Managers are so overwhelmed with demands that having regular feedback conversations with employees can be hard to fit in. Roly Walter from performance management software company Appraisd looks at how organisations can provide more support to managers.
The life of a line manager is a busy one. Sandwiched between the demands of senior leaders and their direct reports, they are under pressure.
The extent of this is shown by figures from a recent Chartered Management Institute survey, which reveal on average they work the equivalent in overtime of 44 extra days per year. With so much on their plates, something must give. Very often, it’s their people management responsibilities that slip.
Finding a solution to this lack of time, plus raising the importance within the organisation placed on people management are the first steps needed to encourage more feedback conversations.
According to the latest figures from the CIPD, less than half of line managers received dedicated training when they took on people management responsibilities. Organisations need to offer more support in this area and recognise providing effective feedback is a specific skill that requires training, time and dedication to get right.
To counter the lack of time that managers have available, organisations need to build a framework for feedback that is clear, simple and easy to follow. Using an online system will eliminate time-consuming paperwork and ensure a consistent approach across the business.
In this system, guidelines and tips can be provided for managers, helping them to get the conversation started and become more comfortable in this aspect of their role.
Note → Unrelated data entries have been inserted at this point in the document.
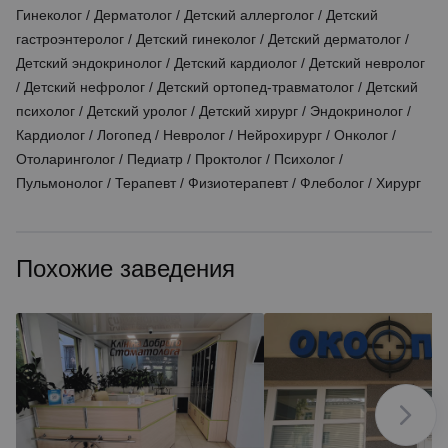
Гинеколог
/
Дерматолог
/
Детский аллерголог
/
Детский
гастроэнтеролог
/
Детский гинеколог
/
Детский дерматолог
/
Детский эндокринолог
/
Детский кардиолог
/
Детский невролог
/
Детский нефролог
/
Детский ортопед-травматолог
/
Детский
психолог
/
Детский уролог
/
Детский хирург
/
Эндокринолог
/
Кардиолог
/
Логопед
/
Невролог
/
Нейрохирург
/
Онколог
/
Отоларинголог
/
Педиатр
/
Проктолог
/
Психолог
/
Пульмонолог
/
Терапевт
/
Физиотерапевт
/
Флеболог
/
Хирург
Похожие заведения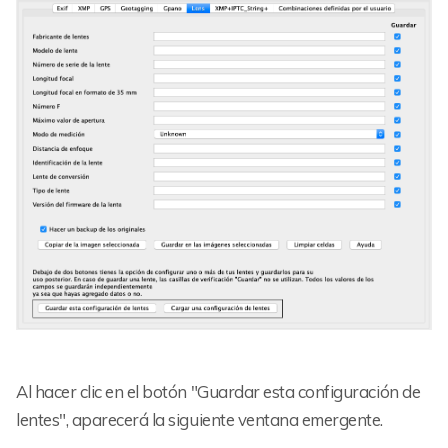
Al hacer clic en el botón "Guardar esta configuración de
lentes", aparecerá la siguiente ventana emergente.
For those who find face-to-face conversations difficult to begin, these can be a huge help. It also reinforces the fact that feedback is an expected part of their role.
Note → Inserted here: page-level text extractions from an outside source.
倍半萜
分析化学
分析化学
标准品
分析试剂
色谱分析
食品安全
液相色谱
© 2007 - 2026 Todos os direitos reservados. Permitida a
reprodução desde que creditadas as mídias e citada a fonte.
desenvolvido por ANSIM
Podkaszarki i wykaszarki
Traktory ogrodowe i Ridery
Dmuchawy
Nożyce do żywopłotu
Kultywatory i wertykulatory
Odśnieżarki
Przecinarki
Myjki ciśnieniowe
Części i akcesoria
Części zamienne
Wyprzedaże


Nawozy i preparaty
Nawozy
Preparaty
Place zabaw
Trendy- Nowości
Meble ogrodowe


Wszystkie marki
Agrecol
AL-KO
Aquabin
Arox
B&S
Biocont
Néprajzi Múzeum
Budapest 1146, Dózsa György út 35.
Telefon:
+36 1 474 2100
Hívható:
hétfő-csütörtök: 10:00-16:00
As well as a system, providing dedicating training for managers at all levels will reinforce a consistent approach. Shining a spotlight on this area, will demonstrate feedback is important and that everyone is expected to take part. It’s that expectation that is key.
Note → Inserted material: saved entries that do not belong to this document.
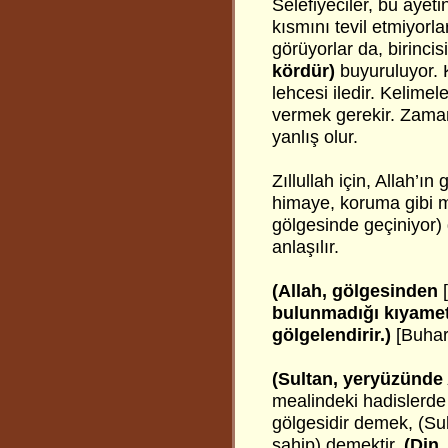
Selefiyeciler, bu âyeti
kısmını tevil etmiyorla
görüyorlar da, birinci
kördür)
buyuruluyor. K
lehcesi iledir. Kelime
vermek gerekir. Zaman
yanlış olur.
Zıllullah için, Allah’ın
himaye, koruma gibi ma
gölgesinde geçiniyor) 
anlaşılır.
(Allah, gölgesinden
[
bulunmadığı kıyamett
gölgelendirir.)
[Buhari
(Sultan, yeryüzünde A
mealindeki hadislerde
gölgesidir demek, (Sul
sahip) demektir.
(Din,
If feedback is not seen as crucial, it will get pushed down the agenda under the pressure of all the other duties managers have to complete. It needs to become a routine expectation that is an integral part of the working day.
It is not just employees who want and benefit from feedback. Leaders are no different. They also need honest, timely and regular feedback to ensure they are delivering what they need.
Building a feedback culture
“This means there is a big shift away from formal, lengthy and typically anonymous feedback surveys,” says Linda Smith, former HRD and a business consultant with Merranti Consulting. “Firms of all sizes are moving towards regular catch-ups with an emphasis on creating an open and honest culture.”
Smith states the following elements are needed to build a successful feedback culture:
Trust – employees need to feel able to see feedback as a positive development tool and not criticism.
Honesty – the feedback needs to be fair and relevant. All sides should feel able to be candid without fear of retribution.
Objectivity – feedback should come from all relevant stakeholders, not just direct managers to get a full and unbiased picture.
“Recognising and praising those who are giving effective feedback is very important,” says Smith. “Use them as role models for the rest of the business to follow and demonstrate to all that they are playing a vital role in helping their colleagues to develop and progress.”
Rachel Broome, founder of learning and development agency Talentstorm, believes managers will engage in the process if they can see the benefits for themselves.
She says: “Managers who give regular and effective feedback are able to build high-performance teams. Employees want to work for someone who shows they value their team and are invested in helping them to improve. A manager that not only gives feedback, but actively asks for it too will gain the trust and respect of their employees.”
Broome has four things for managers to remember when giving feedback:
Be purposeful – feedback is all about giving someone useful information at a time that they can do something with it. If feedback is given without context, it may feel like criticism.
Be specific – identifying and acknowledging exactly the issue will ensure the employee knows what the feedback relates to.
Be timely – we’ve shifted to an ‘instant’ culture, so it seems crazy to think we would wait days or weeks to pass on useful developmental information. With feedback, timing is everything, and the closer to the event in question the more useful it is.
Be regular – the trick is to get into the habit of giving feedback ‘little and often’, rather than saving it up when that may be too late to be useful.
Feedback conversations will start to flow when the right system, training and focus is put on them. Businesses must demonstrate clearly to all concerned, not just managers, that feedback is important and encourage everyone to get involved.
Personal development is now one of the main elements employees are looking for in a role. Failure to get the feedback process right could make it harder not only keep employees but also to attract the best new talent.